If you are expecting, you've probably read about some ways that you can jump-start labor. There are some old wive's tales that say eating spicy food will do the trick as will walking. Mommies have even said that having sex will send that baby out quicker.
However, a recent Malaysian study has concluded that intercourse does not kick the birthing process into high gear. One of the reasons that sex was thought to help was because semen contains prostaglandin, which can start labor in its synthetic form. Furthermore, the touching of the breasts and orgasm can result in uterine contractions.
''We are a little disappointed,'' Tan Peng Chiong, a professor at the University of Malaya and one of the authors of the study, said in a statement. "It would have been nice for couples to have something safe, effective and perhaps even fun that they could use themselves to help go into labor a little earlier if (they) wanted."

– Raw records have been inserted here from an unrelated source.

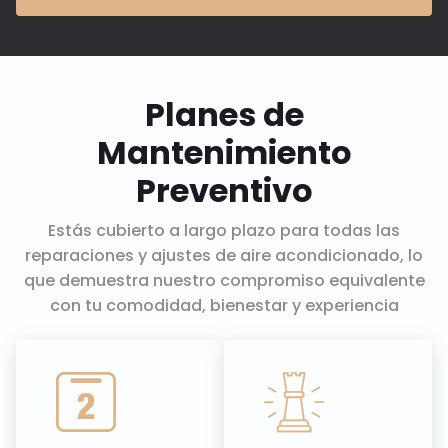
Planes de
Mantenimiento
Preventivo
Estás cubierto a largo plazo para todas las
reparaciones y ajustes de aire acondicionado, lo
que demuestra nuestro compromiso equivalente
con tu comodidad, bienestar y experiencia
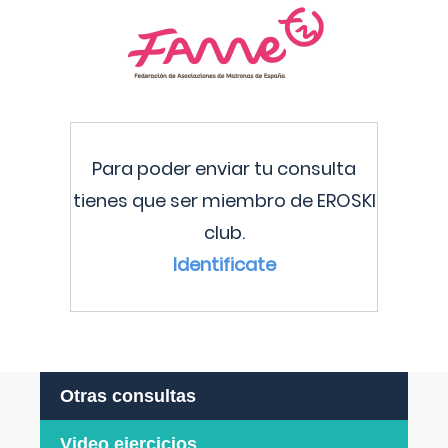
Para poder enviar tu consulta
tienes que ser miembro de EROSKI
club.
Identificate
Otras consultas
Video ejercicios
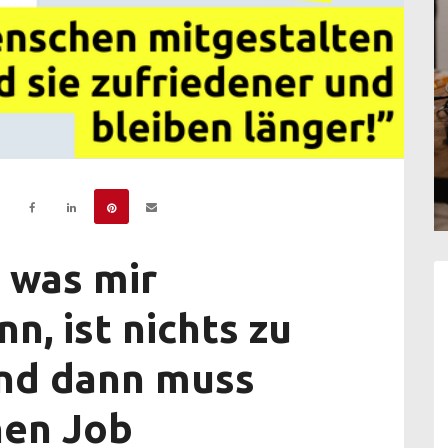
, was mir
n, ist nichts zu
und dann muss
 nen Job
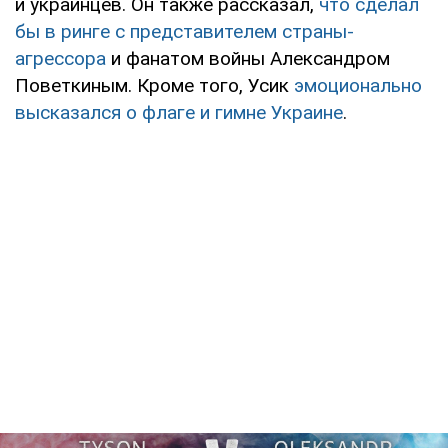
и украинцев. Он также рассказал,
что сделал
бы в ринге с представителем страны-
агрессора
и фанатом войны Александром
Поветкиным. Кроме того, Усик
эмоционально
высказался о флаге и гимне Украине
.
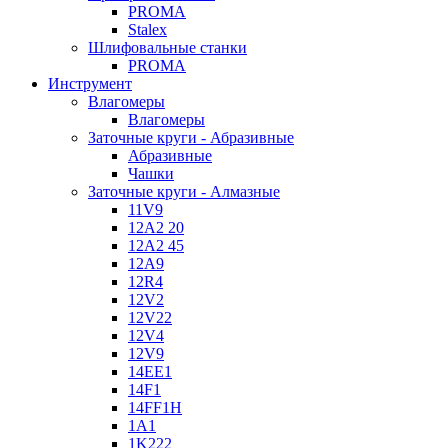
PROMA
Stalex
Шлифовальные станки
PROMA
Инструмент
Влагомеры
Влагомеры
Заточные круги - Абразивные
Абразивные
Чашки
Заточные круги - Алмазные
11V9
12A2 20
12A2 45
12A9
12R4
12V2
12V22
12V4
12V9
14EE1
14F1
14FF1H
1A1
1K222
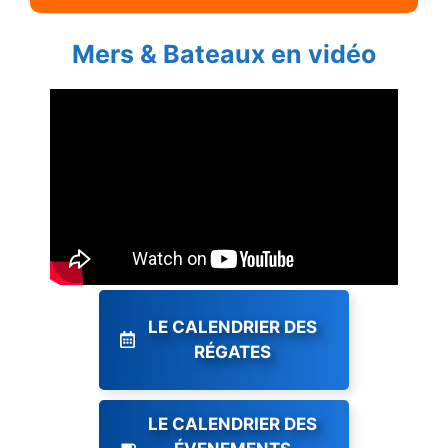
Mers & Bateaux en vidéo
LE CALENDRIER DES
RÉGATES
LE CALENDRIER DES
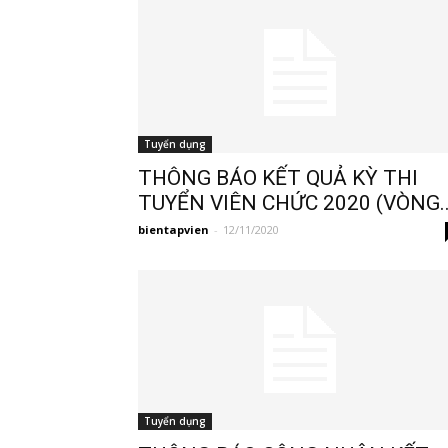
Tuyển dụng
THÔNG BÁO KẾT QUẢ KỲ THI
TUYỂN VIÊN CHỨC 2020 (VÒNG..
bientapvien
-
12/11/2020
Tuyển dụng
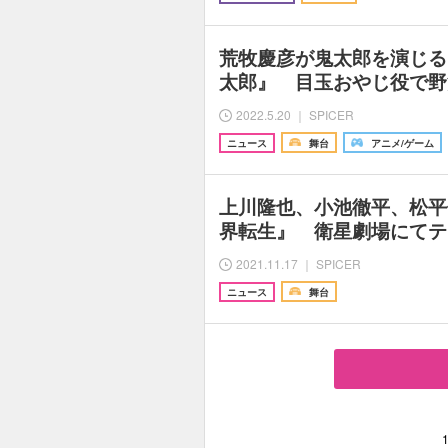
荒牧慶彦が鬼太郎を演じる
太郎』 目玉おやじ役で野
2022.5.20 ｜ SPICER
ニュース
舞台
アニメ/ゲーム
上川隆也、小池徹平、松平
界転生』 衛星劇場にてテ
2021.11.17 ｜ SPICER
ニュース
舞台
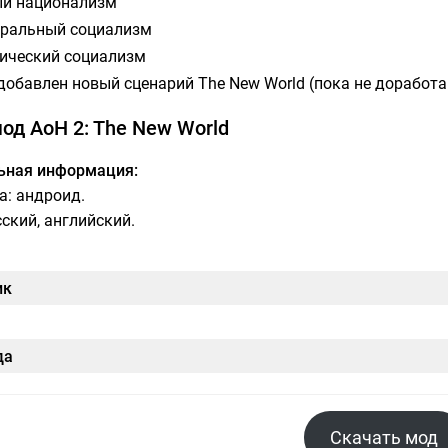
й национализм
ральный социализм
ический социализм
добавлен новый сценарий The New World (пока не доработа
од AoH 2: The New World
ьная информация:
: андроид.
сский, английский.
ик
да
Скачать мод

The scientists had more than 1,100 women participate in the study. All of them were between 35 to 38 weeks pregnant and none of them had sex for the past month and a half. Around 50 percent of the females were told to have sex frequently as a way of inducing labor. The other group was told that they could engage in intercourse if they wanted to but its effects on the birthing process were unfamiliar to doctors.
Analysts concluded that the rates of women who went into labor that had sex often were not much different from the other female participants.
According to Reuters, Jonathan Schaffir, an associate professor of obstetrics and gynecology at the Ohio State University College of Medicine, said that even though having intercourse did not impact when a woman would go in labor, the study showed that it was completely safe to have sex during those nine months.